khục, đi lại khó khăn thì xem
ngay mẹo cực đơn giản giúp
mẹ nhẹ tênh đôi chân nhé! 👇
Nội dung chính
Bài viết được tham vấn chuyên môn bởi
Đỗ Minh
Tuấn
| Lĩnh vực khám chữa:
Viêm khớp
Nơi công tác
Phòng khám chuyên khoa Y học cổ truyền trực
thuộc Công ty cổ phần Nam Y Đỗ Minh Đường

---

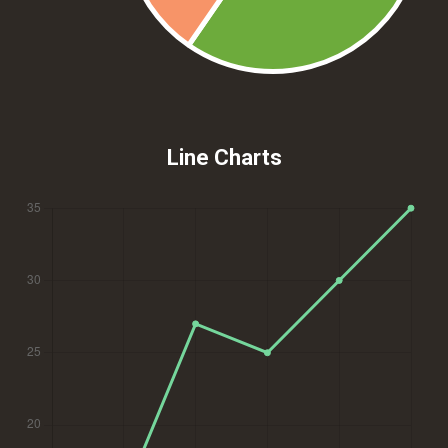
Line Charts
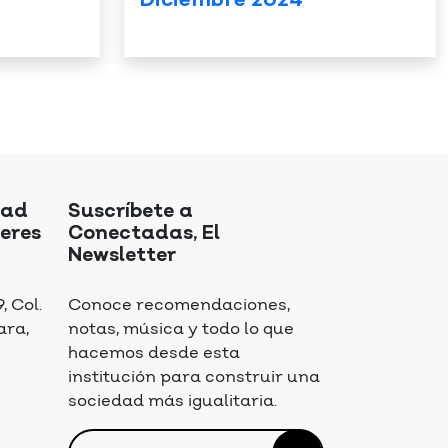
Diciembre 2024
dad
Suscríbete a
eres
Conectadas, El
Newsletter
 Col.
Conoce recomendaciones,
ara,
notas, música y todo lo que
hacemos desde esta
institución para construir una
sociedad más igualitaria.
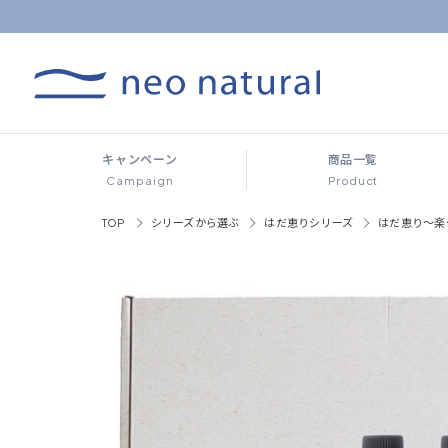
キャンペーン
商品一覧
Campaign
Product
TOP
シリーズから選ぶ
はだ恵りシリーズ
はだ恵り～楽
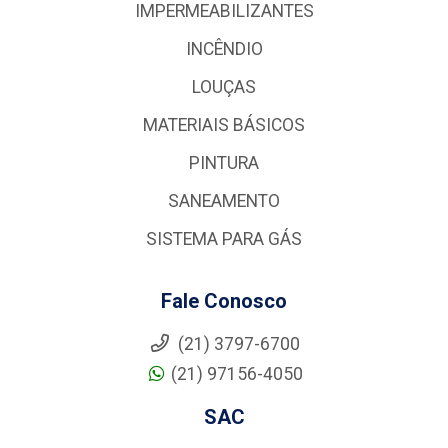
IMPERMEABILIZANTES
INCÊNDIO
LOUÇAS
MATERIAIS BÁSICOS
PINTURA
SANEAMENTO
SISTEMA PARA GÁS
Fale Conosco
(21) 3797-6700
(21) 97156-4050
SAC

**TASK**: Above are the entries. Quote exactly the lines from the one bearing "khục, đi lại khó khăn thì xem" through the one bearing "thuộc Công ty cổ phần Nam Y Đỗ Minh Đường".

**RESPONSE**:
khục, đi lại khó khăn thì xem
ngay mẹo cực đơn giản giúp
mẹ nhẹ tênh đôi chân nhé! 👇
Nội dung chính
Bài viết được tham vấn chuyên môn bởi
Đỗ Minh
Tuấn
| Lĩnh vực khám chữa:
Viêm khớp
Nơi công tác
Phòng khám chuyên khoa Y học cổ truyền trực
thuộc Công ty cổ phần Nam Y Đỗ Minh Đường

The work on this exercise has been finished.